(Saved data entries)

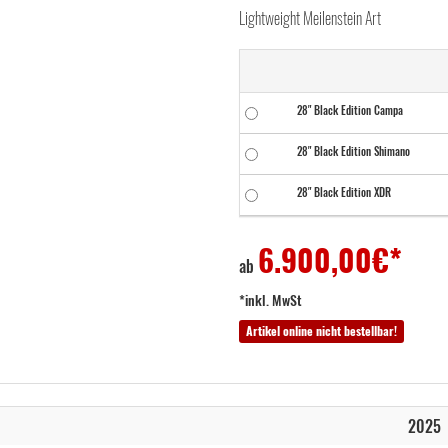
Lightweight Meilenstein Art
28" Black Edition Campa
28" Black Edition Shimano
28" Black Edition XDR
6.900,00
€*
ab
*inkl. MwSt
Artikel online nicht bestellbar!
2025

- _Prompt_
Read the data above. Pull out each line in which the string "Black" appears.

- _Written response_
28" Black Edition Campa
28" Black Edition Shimano
28" Black Edition XDR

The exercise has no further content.